Write a window function ranking query
Write a SQL query that ranks customers by total spend in each product category using RANK() OVER (PARTITION BY category ORDER BY total_spend DESC). Then extend it to find customers who ranked in the top 10 in the prior month but dropped out this month; a cohort analysis pattern used in every real analytics stack.
Why this matters
Window functions are the dividing line between SQL users and SQL engineers. They eliminate the self-joins and correlated subqueries that make queries unreadable and slow, and they unlock analytical patterns that are simply impossible without them. Ranking, running totals, lead/lag comparisons; these are the queries that turn raw data into business insight.
Before you start
- A SQL database with sample data (DuckDB with a CSV works; see the DuckDB exercise)

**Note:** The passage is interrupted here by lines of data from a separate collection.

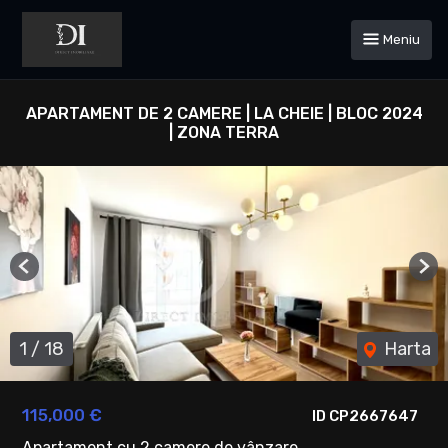
Meniu
APARTAMENT DE 2 CAMERE | LA CHEIE | BLOC 2024
| ZONA TERRA
Previous
Ne
1
/
18
Harta
115,000 €
ID CP2667647
Apartament cu 2 camere de vânzare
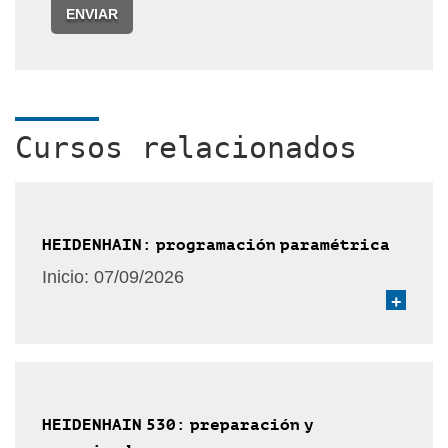
ENVIAR
Cursos relacionados
HEIDENHAIN: programación paramétrica
Inicio:
07/09/2026
+
HEIDENHAIN 530: preparación y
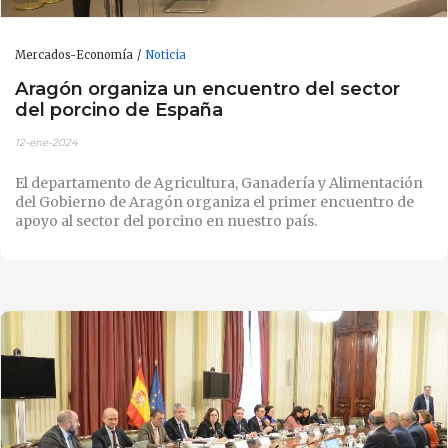
Mercados-Economía
Noticia
Aragón organiza un encuentro del sector
del porcino de España
12-ene-2024
El departamento de Agricultura, Ganadería y Alimentación
del Gobierno de Aragón organiza el primer encuentro de
apoyo al sector del porcino en nuestro país.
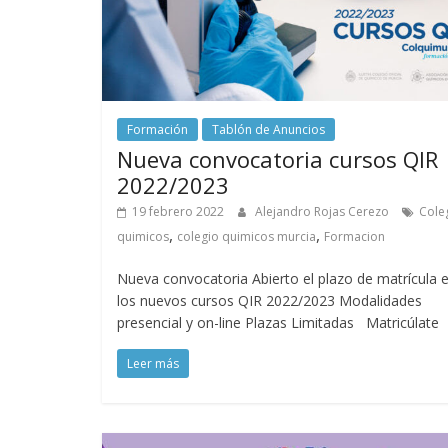
Formación
Tablón de Anuncios
Nueva convocatoria cursos QIR
2022/2023
19 febrero 2022
Alejandro Rojas Cerezo
Cole
,
,
quimicos
colegio quimicos murcia
Formacion
Nueva convocatoria Abierto el plazo de matrícula 
los nuevos cursos QIR 2022/2023 Modalidades
presencial y on-line Plazas Limitadas Matricúlate
Leer más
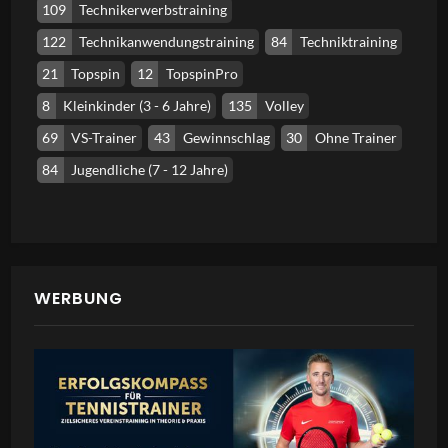
109
Technikerwerbstraining
122
Technikanwendungstraining
84
Techniktraining
21
Topspin
12
TopspinPro
8
Kleinkinder (3 - 6 Jahre)
135
Volley
69
VS-Trainer
43
Gewinnschlag
30
Ohne Trainer
84
Jugendliche (7 - 12 Jahre)
WERBUNG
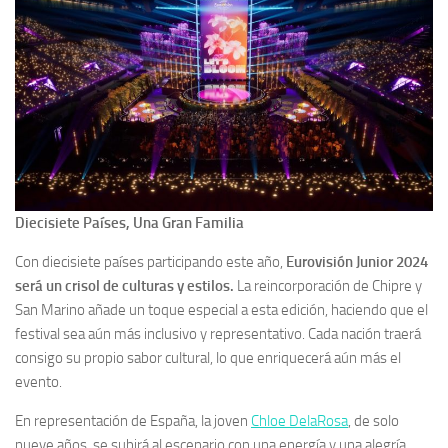
Diecisiete Países, Una Gran Familia
Con diecisiete países participando este año,
Eurovisión Junior 2024
será un crisol de culturas y estilos.
La reincorporación de Chipre y
San Marino añade un toque especial a esta edición, haciendo que el
festival sea aún más inclusivo y representativo. Cada nación traerá
consigo su propio sabor cultural, lo que enriquecerá aún más el
evento.
En representación de España, la joven
Chloe DelaRosa
, de solo
nueve años, se subirá al escenario con una energía y una alegría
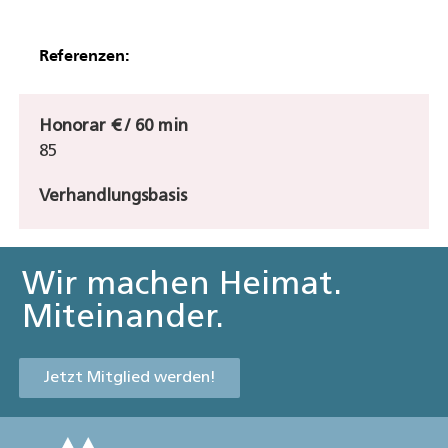
Referenzen:
Honorar € / 60 min
85
Verhandlungsbasis
Wir machen Heimat.
Miteinander.
Jetzt Mitglied werden!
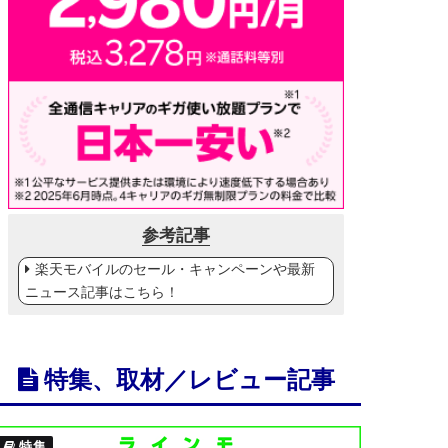
参考記事
楽天モバイルのセール・キャンペーンや最新
ニュース記事はこちら！
特集、取材／レビュー記事
特集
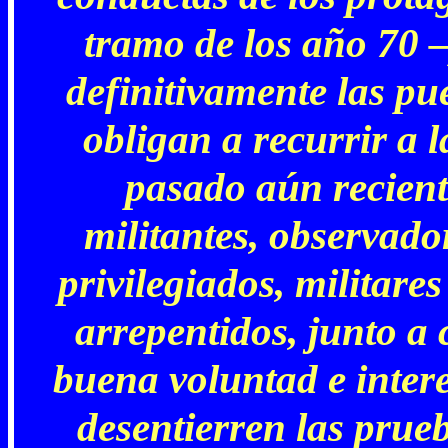
tramo de los año 70 –
definitivamente las pu
obligan a recurrir a l
pasado aún reciente
militantes, observado
privilegiados, militar
arrepentidos, junto a 
buena voluntad e intere
desentierren las prue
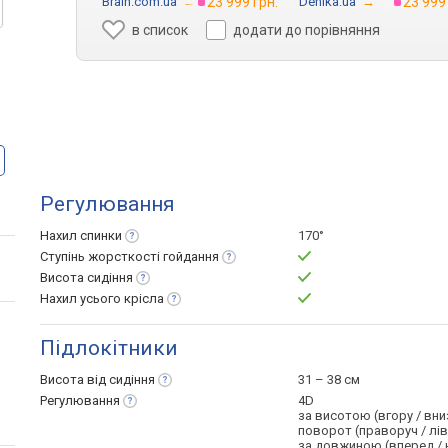
Brain.com.ua
→
23 999 грн.
Denika.ua
→
23 999
в список
додати до порівняння
Регулювання
Нахил
спинки
170°
Ступінь жорсткості
гойдання
Висота
сидіння
Нахил усього
крісла
Підлокітники
Висота від
сидіння
31 – 38 см
Регулювання
4D
за висотою (вгору / вни
поворот (праворуч / лі
за довжиною (вперед / 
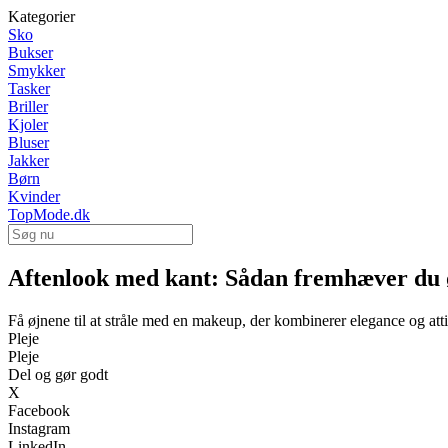
Kategorier
Sko
Bukser
Smykker
Tasker
Briller
Kjoler
Bluser
Jakker
Børn
Kvinder
TopMode.dk
Aftenlook med kant: Sådan fremhæver du
Få øjnene til at stråle med en makeup, der kombinerer elegance og att
Pleje
Pleje
Del og gør godt
X
Facebook
Instagram
LinkedIn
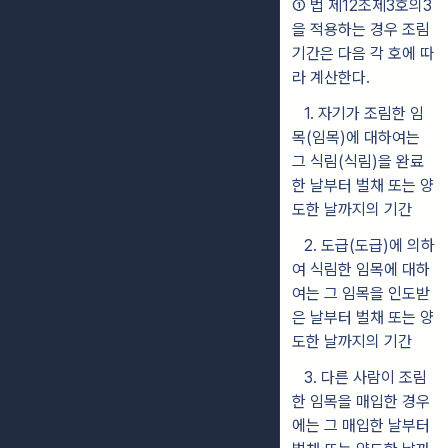
①
법 제12조제3호의3
을 적용하는 경우 조림
기간은 다음 각 호에 따
라 계산한다.
1. 자기가 조림한 임
목(임목)에 대하여는
그 식림(식림)을 완료
한 날부터 벌채 또는 양
도한 날까지의 기간
2. 도급(도급)에 의하
여 식림한 임목에 대하
여는 그 임목을 인도받
은 날부터 벌채 또는 양
도한 날까지의 기간
3. 다른 사람이 조림
한 임목을 매입한 경우
에는 그 매입한 날부터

- Understanding of GROUP BY and aggregate functions (SUM, COUNT)
- Basic understanding of what a subquery is
- No prior window function experience required
Step-by-step guide
- 1
Set up the sample data
Create two months of order data: customer_id, product_category, order_amount, order_month. You need at least 20 customers and 3 categories to make the ranking meaningful. Seed data where a handful of customers change their spending significantly between months; these are the interesting cases.
- 2
Write the monthly spend aggregation
Aggregate to: customer_id, product_category, order_month, total_spend using GROUP BY. This is the input to your window function. Verify the aggregation is correct before adding the window; debugging window function errors on top of aggregation errors is painful.
- 3
Add the RANK() window function
Add RANK() OVER (PARTITION BY product_category, order_month ORDER BY total_spend DESC) AS category_rank. The PARTITION BY resets the rank for each combination of category and month. Verify that the top spender in each category in each month has rank 1.
- 4
Find top-10 customers per category per month
Wrap the previous query in a CTE or subquery and filter WHERE category_rank <= 10. You now have the top 10 customers per category for each month in your dataset. Print this result and verify it makes sense before building the comparison.
- 5
Identify customers who dropped out
Self-join the top-10 result on customer_id and product_category, matching the prior month to the current month. Customers where the prior month row exists but the current month row is NULL are the dropouts. Use LAG() as an alternative approach; compare both and understand when each is cleaner.